RECORD EXCERPTS:

+--

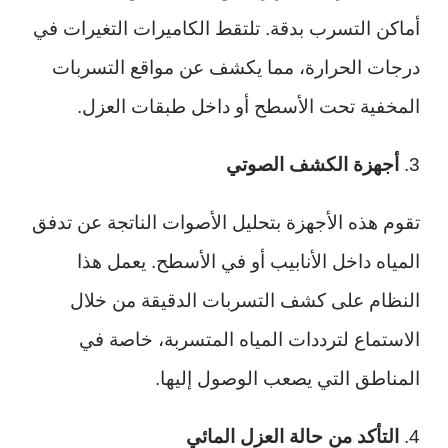
أماكن التسرب بدقة. تلتقط الكاميرات التغيرات في
درجات الحرارة، مما يكشف عن مواقع التسربات
المخفية تحت الأسطح أو داخل طبقات العزل.
3.
أجهزة الكشف الصوتي
تقوم هذه الأجهزة بتحليل الأصوات الناتجة عن تدفق
المياه داخل الأنابيب أو في الأسطح. يعمل هذا
النظام على كشف التسربات الدقيقة من خلال
الاستماع لترددات المياه المتسربة، خاصة في
المناطق التي يصعب الوصول إليها.
4.
التأكد من حالة العزل المائي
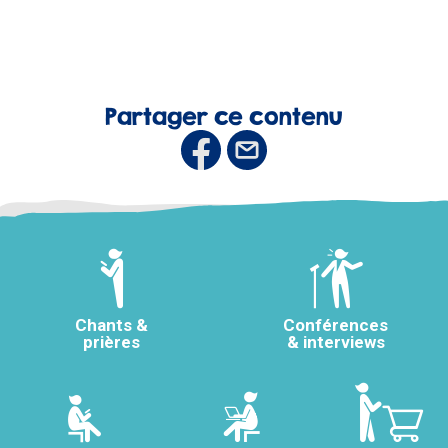
Partager ce contenu
Chants &
Conférences
prières
& interviews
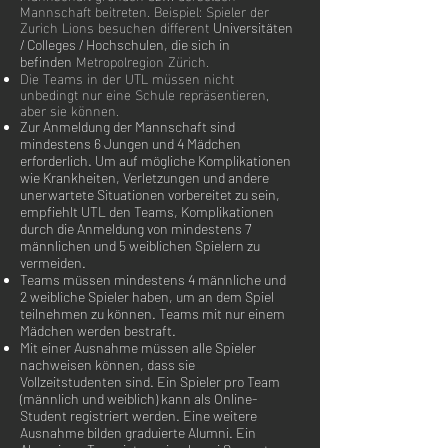
Mannschaft beitreten. Beispiel: Spieler der
Zurich Lions besuchen different
Universitäten
/ Colleges / Hochschulen, die sich in
Metropolregion Zürich.
befinden
Die Teams in der UTL müssen nicht
unbedingt nur eine Schule repräsentieren,
aber sie können.
Zur Anmeldung der Mannschaft sind
mindestens 6 Jungen und 4 Mädchen
erforderlich. Um auf mögliche Komplikationen
wie Krankheiten, Verletzungen und andere
unerwartete Situationen vorbereitet zu sein,
empfiehlt UTL den Teams, Komplikationen
durch die Anmeldung von mindestens 7
männlichen und 5 weiblichen Spielern zu
vermeiden.
Teams müssen mindestens 4 männliche und
2 weibliche Spieler haben, um an dem Spiel
teilnehmen zu können. Teams mit nur einem
Mädchen werden bestraft.
Mit einer Ausnahme müssen alle Spieler
nachweisen können, dass sie
Vollzeitstudenten sind. Ein Spieler pro Team
(männlich und weiblich) kann als Online-
Student registriert werden. Eine weitere
Ausnahme bilden graduierte Alumni. Ein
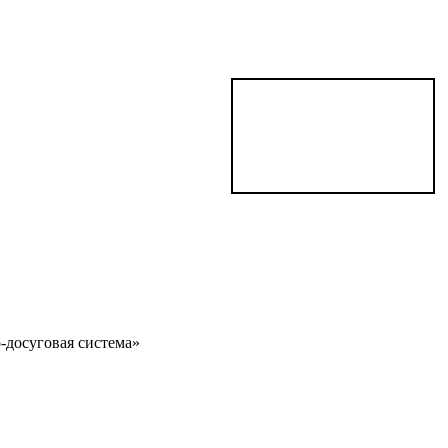
-досуговая система»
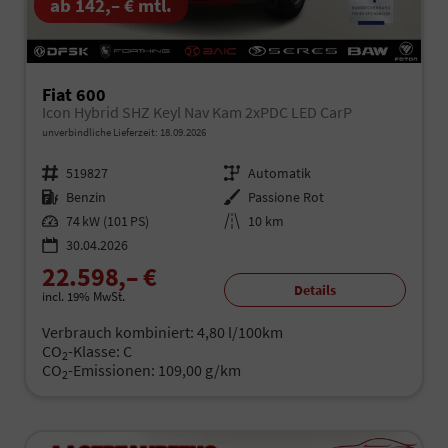
ab 142,– € mtl.
Fiat 600
Icon Hybrid SHZ Keyl Nav Kam 2xPDC LED CarP
unverbindliche Lieferzeit:
18.09.2026
Fahrzeugnr.
519827
Getriebe
Automatik
Kraftstoff
Benzin
Außenfarbe
Passione Rot
Leistung
74 kW (101 PS)
Kilometerstand
10 km
30.04.2026
22.598,– €
Details
incl. 19% MwSt.
Verbrauch kombiniert:
4,80 l/100km
CO
-Klasse:
C
2
CO
-Emissionen:
109,00 g/km
2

+--

TASK PROMPT: Where the line containing "Passione Rot" appears in the data above, begin there and reproduce every line to the end exactly; include nothing else.

WRITTEN SOLUTION:
Passione Rot
Leistung
74 kW (101 PS)
Kilometerstand
10 km
30.04.2026
22.598,– €
Details
incl. 19% MwSt.
Verbrauch kombiniert:
4,80 l/100km
CO
-Klasse:
C
2
CO
-Emissionen:
109,00 g/km
2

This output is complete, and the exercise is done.